The moment one meets the light at the center, the viewer is briefly released from the noise outside the self. Setting down the gaze of others and borrowed desires, one stands before the old question, "Who am I?" This pause is not static. As Einstein observed, anything with mass bends the space-time around it. The person standing before the painting also carries the weight of a particular life, so the density of time that flows before the same painting differs from one viewer to the next. Some linger long; others pass quickly. The painting allows for that difference.

- Jidu Jeomyo: Movement Fixed by the Body

Kwon has abandoned the brush. Instead of a tool, he pushes the pigment up with his fingertips. He calls this method "Jidu Jeomyo" (指頭點描). The pulse and pressure of his fingertips become the very thickness of the paint, and as that thickness accumulates it forms the plane of yang (陽). He then digs into that plane with a sharp tool of his own making, carving the lines of yin (陰). Building up and carving away follow one after the other. Yin and yang interlock on a single surface.

This repetition is less a display of technique than a kind of practice. As he weaves the grain of light in undulating, circular motions toward the central vertex, the artist says he approaches a state of self-forgetting—of no-self (無我). The picture is the hardened trace of that time of absorption. Just as the lines incised into Neolithic comb-pattern pottery once did, the impulse of a pre-civilizational hand transcribing the order of the cosmos through the body is repeated here. Kwon believes that if you split matter all the way down, what remains is not fixed particles but only vibrating light and waves. That invisible vibration he holds onto, on the surface, through the marks of his fingertips.

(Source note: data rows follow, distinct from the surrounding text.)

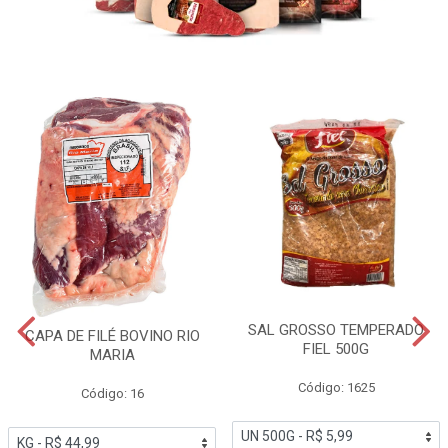
SAL GROSSO TEMPERADO
CAPA DE FILÉ BOVINO RIO
FIEL 500G
MARIA
Código: 1625
Código: 16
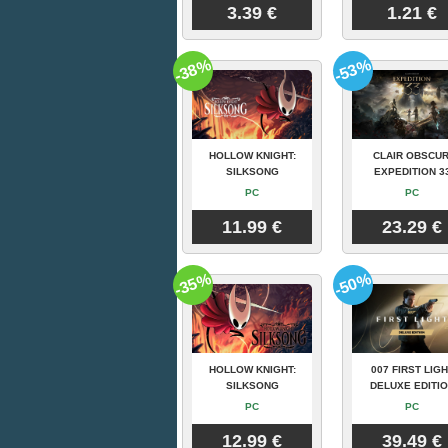
3.39 €
1.21 €
-38%
-53%
HOLLOW KNIGHT:
CLAIR OBSCUR
SILKSONG
EXPEDITION 3
PC
PC
11.99 €
23.29 €
-35%
-50%
HOLLOW KNIGHT:
007 FIRST LIGH
SILKSONG
DELUXE EDITI
PC
PC
12.99 €
39.49 €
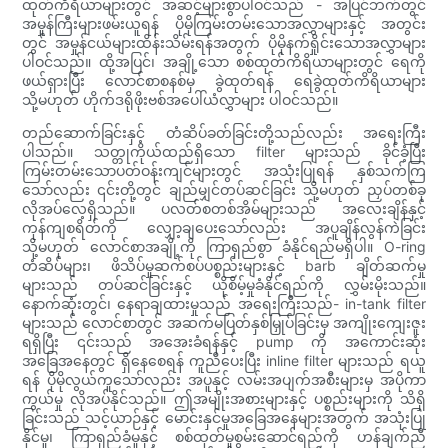
ထုတ်ကိရိယာများတွင် အဆင့်များစွာပါဝင်သည် - အပြင်ဘက်တွင်
အမှုန်ကြီးများဖမ်းယူရန် ပိုမိုကြမ်းတမ်းသောအလွှာများနှင့် အတွင်း
တွင် အမှုန်ငယ်များထိန်းသိမ်းရန်အတွက် ပိုမိုနက်ရှိုင်းသောအလွှာများ
ပါဝင်သည်။ ထို့အပြင်၊ အချို့သော စစ်ထုတ်ကိရိယာများတွင် ရေကို
ဖယ်ရှားပြီး လောင်စာစနစ်မှ ခွဲထုတ်ရန် ရေခွဲထုတ်ကိရိယာများ
သို့မဟုတ် ဟိုက်ဒရိုဖိုးဗစ်အပေါ်ယံလွှာများ ပါဝင်သည်။
တည်ဆောက်ခြင်းနှင့် တံဆိပ်ခတ်ခြင်းတို့သည်လည်း အရေးကြီး
ပါသည်။ သတ္တုကိုယ်ထည်ရှိသော filter များသည် ခိုင်ခံ့ပြီး
ကြမ်းတမ်းသောပတ်ဝန်းကျင်များတွင် အသုံးပြုရန် နှစ်သက်ကြ
သော်လည်း ၎င်းတို့တွင် ချည်မျှင်တပ်ဆင်ခြင်း သို့မဟုတ် ညှပ်တစ်ခု
လိုအပ်လေ့ရှိသည်။ ပလတ်စတစ်အိမ်များသည် အလေးချိန်နှင့်
ကုန်ကျစရိတ်ကို လျှော့ချပေးသော်လည်း အပူချိန်လွန်ကဲခြင်း
သို့မဟုတ် လောင်စာအချို့ကို ကြာရှည်စွာ ခံနိုင်ရည်မရှိပါ။ O-ring
တံဆိပ်များ၊ ဖိသိပ်မှုဆက်စပ်ပစ္စည်းများနှင့် barb ချိတ်ဆက်မှု
များသည် တပ်ဆင်ခြင်းနှင့် ယိုစိမ့်မှုခံနိုင်ရည်ကို လွှမ်းမိုးသည်။
နောက်ဆုံးတွင်၊ နေရာချထားမှုသည် အရေးကြီးသည်- in-tank filter
များသည် လောင်စာတွင် အဆက်မပြတ်နှစ်မြှုပ်ခြင်းမှ အကျိုးကျေးဇူး
ရရှိပြီး ၎င်းသည် အအေးခံရန်နှင့် pump ကို အကောင်းဆုံး
အခြေအနေတွင် ရှိနေစေရန် ကူညီပေးပြီး inline filter များသည် ရယူ
ရန် ပိုမိုလွယ်ကူသော်လည်း အပူနှင့် လမ်းအပျက်အစီးများမှ အပိုကာ
ကွယ်မှု လိုအပ်နိုင်သည်။ ဤအမျိုးအစားများနှင့် ပစ္စည်းများကို သိရှိ
ခြင်းသည် သင့်ယာဉ်နှင့် မောင်းနှင်မှုအခြေအနေများအတွက် အသုံးပြု
နိုင်မှု၊ ကြာရှည်ခံမှုနှင့် စစ်ထုတ်မှုစွမ်းဆောင်ရည်ကို ဟန်ချက်ညီ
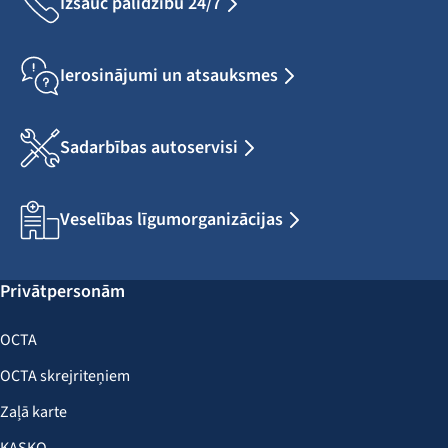
Izsauc palīdzību 24/7
Ierosinājumi un atsauksmes
Sadarbības autoservisi
Veselības līgumorganizācijas
Privātpersonām
OCTA
OCTA skrejriteņiem
Zaļā karte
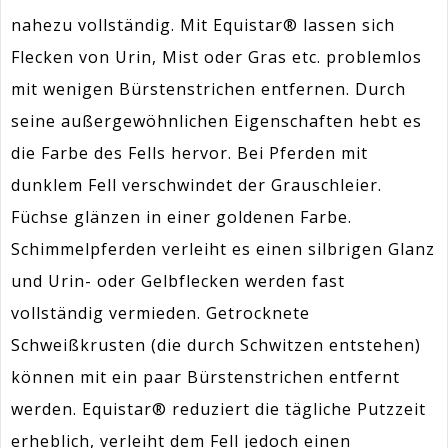
nahezu vollständig. Mit Equistar® lassen sich
Flecken von Urin, Mist oder Gras etc. problemlos
mit wenigen Bürstenstrichen entfernen. Durch
seine außergewöhnlichen Eigenschaften hebt es
die Farbe des Fells hervor. Bei Pferden mit
dunklem Fell verschwindet der Grauschleier.
Füchse glänzen in einer goldenen Farbe.
Schimmelpferden verleiht es einen silbrigen Glanz
und Urin- oder Gelbflecken werden fast
vollständig vermieden. Getrocknete
Schweißkrusten (die durch Schwitzen entstehen)
können mit ein paar Bürstenstrichen entfernt
werden. Equistar® reduziert die tägliche Putzzeit
erheblich, verleiht dem Fell jedoch einen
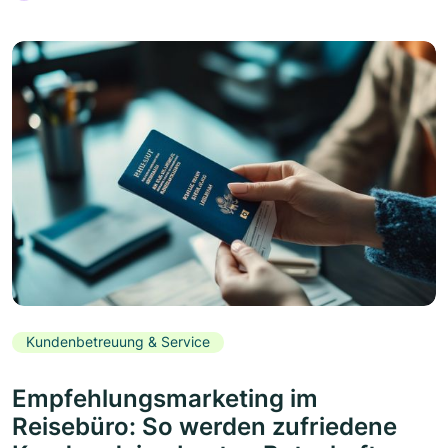
Kundenbetreuung & Service
Empfehlungsmarketing im
Reisebüro: So werden zufriedene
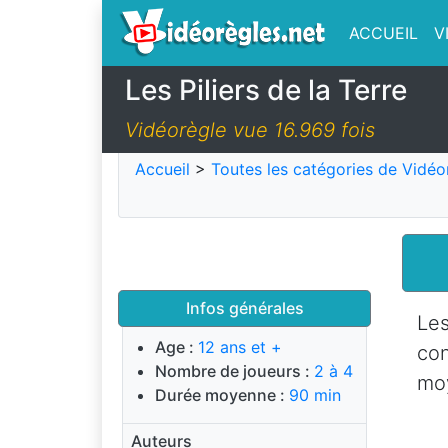
ACCUEIL
V
Les Piliers de la Terre
Vidéorègle vue 16.969 fois
Accueil
>
Toutes les catégories de Vidéo
Infos générales
Les
Age :
12 ans et +
con
Nombre de joueurs :
2 à 4
mo
Durée moyenne :
90 min
Auteurs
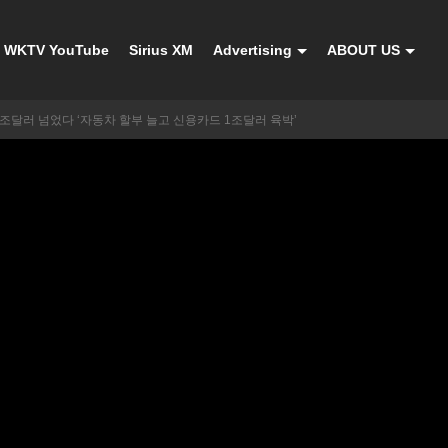
WKTV YouTube
Sirius XM
Advertising
ABOUT US
조달러 넘었다 ‘자동차 할부 늘고 신용카드 1조달러 육박’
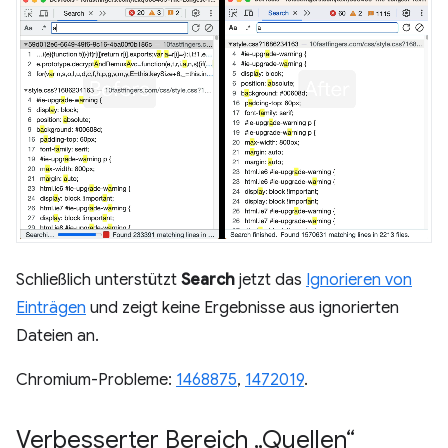
Schließlich unterstützt
Search
jetzt das
Ignorieren von
Einträgen
und zeigt keine Ergebnisse aus ignorierten
Dateien an.
Chromium-Probleme:
1468875
,
1472019
.
Verbesserter Bereich „Quellen“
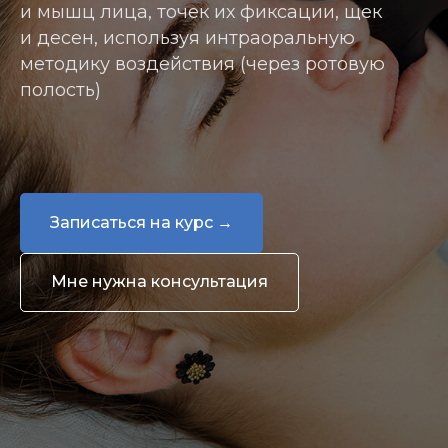
и мышц лица, точек их фиксации, щек
и десен, используя интраоральную
методику воздействия (через ротовую
полость)
Записаться на курс →
Мне нужна консультация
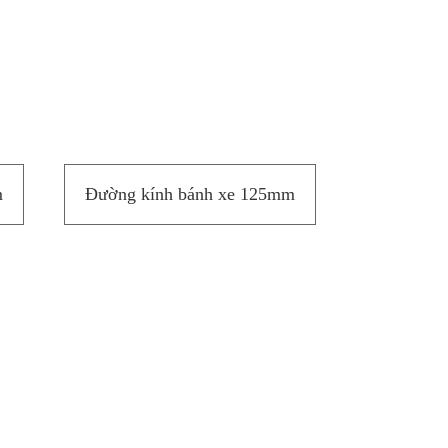
m
Đường kính bánh xe 125mm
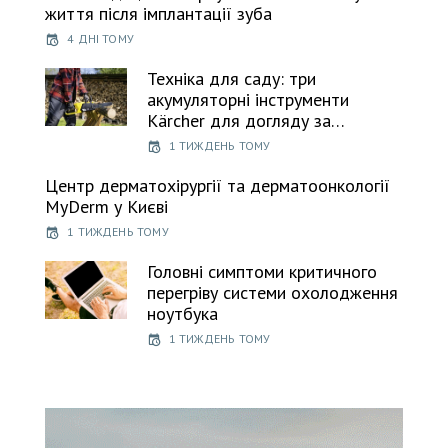
життя після імплантації зуба
4 ДНІ ТОМУ
Техніка для саду: три
акумуляторні інструменти
Kärcher для догляду за…
1 ТИЖДЕНЬ ТОМУ
Центр дерматохірургії та дерматоонкології
MyDerm у Києві
1 ТИЖДЕНЬ ТОМУ
Головні симптоми критичного
перегріву системи охолодження
ноутбука
1 ТИЖДЕНЬ ТОМУ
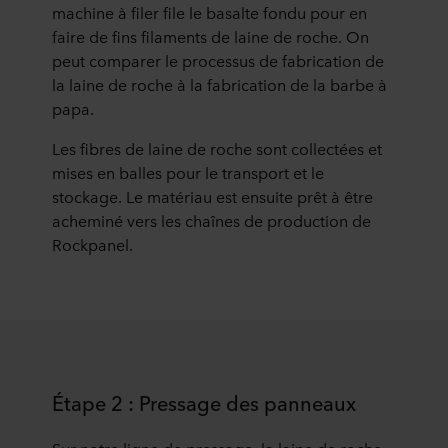
machine à filer file le basalte fondu pour en
faire de fins filaments de laine de roche. On
peut comparer le processus de fabrication de
la laine de roche à la fabrication de la barbe à
papa.
Les fibres de laine de roche sont collectées et
mises en balles pour le transport et le
stockage. Le matériau est ensuite prêt à être
acheminé vers les chaînes de production de
Rockpanel.
Étape 2 : Pressage des panneaux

- The Gate: The Downward-Facing Vertex

The clearest choice in this series is the direction the central vertex faces. This apex, rising through the square plane, points not up but down. The artist says it plainly: he could have turned the painting over so the vertex faced the sky. Instead, he lets the point obey gravity and come down—toward the ground he stands on.

The choice of direction is a choice of worldview. If the vertex points up, it becomes an ascent toward transcendence, a longing to leave reality behind. When it points down, the meaning is inverted. Energy descending from above passes through this point as if through a funnel and pours down onto the floor where the viewer now stands. The ideal does not float far away. It gathers underfoot.

Why downward? Because for Kwon, a human being is one who lives with both feet on the ground. The only place where we can recover ourselves and build the reality we want—however much we are shaken by the waves outside—is not in the void but on the ground we stand on now. The vertex is a compass pointing to that fact. The destination is not the sky but the viewer's feet. The proposal The Origin makes is, therefore, simple: do not leave; come down and take root.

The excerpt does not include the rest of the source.